→ **MATERIAL SUPPLIED**:
********

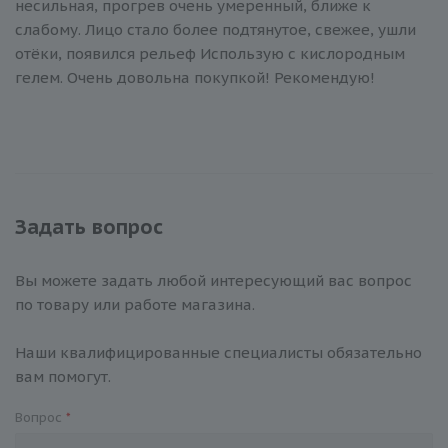
несильная, прогрев очень умеренный, ближе к
слабому. Лицо стало более подтянутое, свежее, ушли
отёки, появился рельеф Использую с кислородным
гелем. Очень довольна покупкой! Рекомендую!
Задать вопрос
Вы можете задать любой интересующий вас вопрос
по товару или работе магазина.
Наши квалифицированные специалисты обязательно
вам помогут.
Вопрос
*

********

→ **WORK TASK**: Look above for the line containing "гелем. Очень довольна покупкой! Рекомендую!", then transcribe it and all lines after it through the last, exactly and with nothing else.

→ **FINISHED TASK**:
гелем. Очень довольна покупкой! Рекомендую!
Задать вопрос
Вы можете задать любой интересующий вас вопрос
по товару или работе магазина.
Наши квалифицированные специалисты обязательно
вам помогут.
Вопрос
*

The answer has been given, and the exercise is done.